Create email alerts that will notify administrators when tasks fail

In [None]:
%%sql
CREATE OR REPLACE NOTIFICATION INTEGRATION crypto_email_integration
  TYPE = EMAIL
  ENABLED = TRUE;

CREATE OR REPLACE ALERT CRYPTO_DB.ANALYTICS_CRYPTO.TASK_FAILURE_ALERT
  WAREHOUSE = CRYPTO_WH
  SCHEDULE = 'USING CRON 0 */1 * * * UTC'  -- Check every hour
  IF (EXISTS (
    SELECT 1 
    FROM TABLE(INFORMATION_SCHEMA.TASK_HISTORY(
      SCHEDULED_TIME_RANGE_START=>DATEADD('HOUR',-1,CURRENT_TIMESTAMP())))
    WHERE STATE = 'FAILED'
  ))
  THEN CALL SYSTEM$SEND_EMAIL(
    'crypto_email_integration',
    'admin@example.com',
    'Crypto Pipeline Task Failure Alert',
    'A task in the Crypto data pipeline has failed in the last hour.
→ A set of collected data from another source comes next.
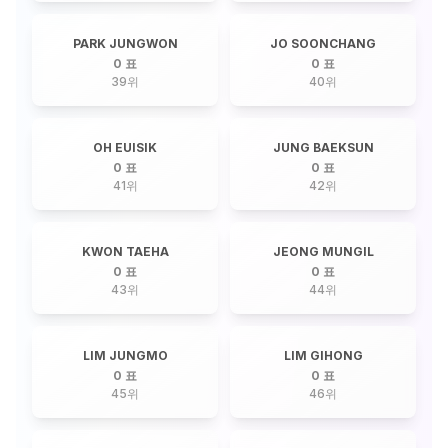
PARK JUNGWON
JO SOONCHANG
0 표
0 표
39
위
40
위
OH EUISIK
JUNG BAEKSUN
0 표
0 표
41
위
42
위
KWON TAEHA
JEONG MUNGIL
0 표
0 표
43
위
44
위
LIM JUNGMO
LIM GIHONG
0 표
0 표
45
위
46
위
Please check the task history.'
  );

-- Resume the alert to activate it
ALTER ALERT CRYPTO_DB.ANALYTICS_CRYPTO.TASK_FAILURE_ALERT RESUME;

## Pipeline Visualization

The cryptocurrency data pipeline has the following task dependencies:

```
LOAD_CRYPTO_TASK (every 4 hours)
       |
       V
HARMONIZE_CRYPTO_TASK (when RAW_CRYPTO_STREAM has data)
       |
       V
UPDATE_CRYPTO_METRICS_TASK (when CRYPTO_HARMONIZED_STREAM has data)
```

This creates a fully automated workflow that processes data in stages:
1. Ingest raw cryptocurrency data
2. Transform and harmonize the data
3. Calculate analytics and metrics

Each step only runs when there is actual new data to process, optimizing resource usage.